→ **Exercise brief**
Collect all lines from the records below that include the word "their".

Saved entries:
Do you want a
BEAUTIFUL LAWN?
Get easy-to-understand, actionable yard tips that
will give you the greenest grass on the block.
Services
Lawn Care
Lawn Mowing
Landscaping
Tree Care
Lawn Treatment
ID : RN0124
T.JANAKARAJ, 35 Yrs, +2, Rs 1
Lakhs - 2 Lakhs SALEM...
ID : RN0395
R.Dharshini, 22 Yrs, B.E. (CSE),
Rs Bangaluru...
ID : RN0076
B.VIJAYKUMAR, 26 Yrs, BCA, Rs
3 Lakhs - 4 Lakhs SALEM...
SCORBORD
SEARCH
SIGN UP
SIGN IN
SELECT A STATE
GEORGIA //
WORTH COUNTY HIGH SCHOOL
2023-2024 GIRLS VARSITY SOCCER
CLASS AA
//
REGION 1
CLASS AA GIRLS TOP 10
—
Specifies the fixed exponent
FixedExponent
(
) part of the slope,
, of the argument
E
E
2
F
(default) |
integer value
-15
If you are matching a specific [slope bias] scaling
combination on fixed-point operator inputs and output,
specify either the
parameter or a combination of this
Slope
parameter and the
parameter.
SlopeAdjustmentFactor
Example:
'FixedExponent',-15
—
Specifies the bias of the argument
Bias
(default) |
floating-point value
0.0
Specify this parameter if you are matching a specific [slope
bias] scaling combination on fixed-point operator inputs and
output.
...
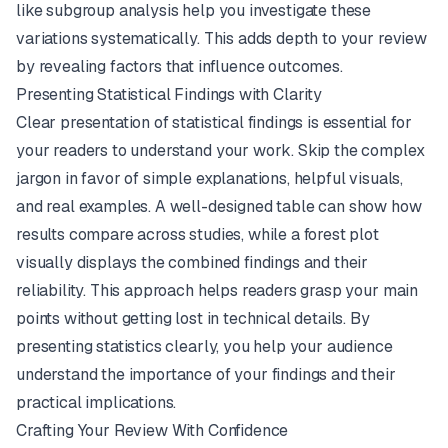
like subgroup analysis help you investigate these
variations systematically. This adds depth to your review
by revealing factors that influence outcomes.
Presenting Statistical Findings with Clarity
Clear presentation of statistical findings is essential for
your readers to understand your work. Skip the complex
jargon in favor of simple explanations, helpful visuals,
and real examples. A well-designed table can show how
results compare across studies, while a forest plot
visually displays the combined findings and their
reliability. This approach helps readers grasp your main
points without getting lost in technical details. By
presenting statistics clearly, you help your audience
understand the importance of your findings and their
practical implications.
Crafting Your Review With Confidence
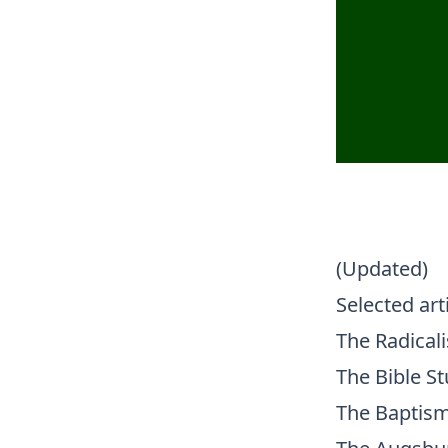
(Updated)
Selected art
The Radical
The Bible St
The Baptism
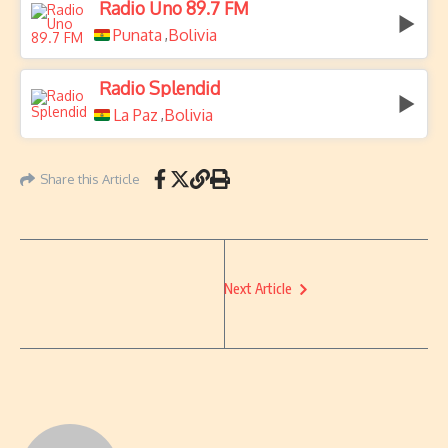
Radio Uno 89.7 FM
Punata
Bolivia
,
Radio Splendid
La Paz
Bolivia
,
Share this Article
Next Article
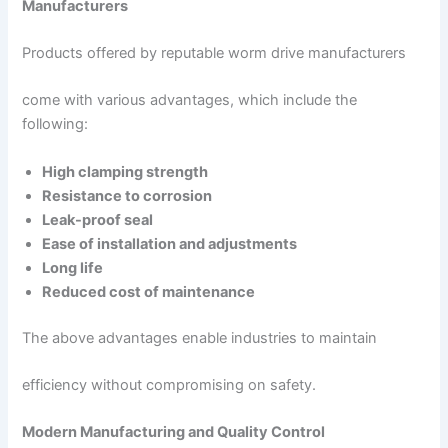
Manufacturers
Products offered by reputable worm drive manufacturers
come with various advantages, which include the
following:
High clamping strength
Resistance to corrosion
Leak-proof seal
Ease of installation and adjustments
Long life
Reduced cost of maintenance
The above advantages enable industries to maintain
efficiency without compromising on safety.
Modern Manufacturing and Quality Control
---
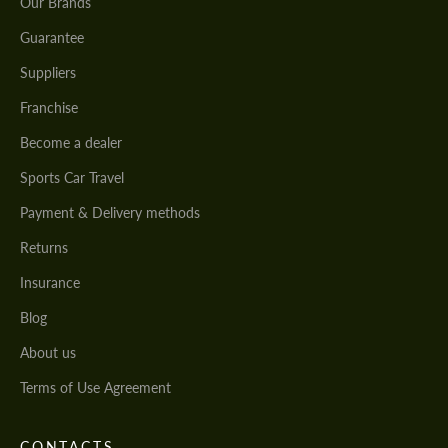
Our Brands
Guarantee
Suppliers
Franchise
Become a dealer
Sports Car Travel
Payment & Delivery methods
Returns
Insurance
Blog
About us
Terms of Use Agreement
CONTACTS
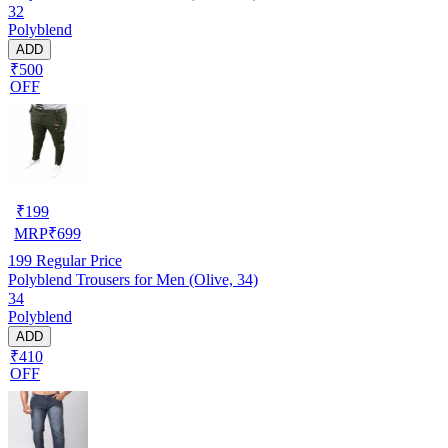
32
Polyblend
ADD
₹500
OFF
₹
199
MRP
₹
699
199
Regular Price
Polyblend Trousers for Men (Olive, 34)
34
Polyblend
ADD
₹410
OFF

→ **Answer to this exercise**
visually displays the combined findings and their
understand the importance of your findings and their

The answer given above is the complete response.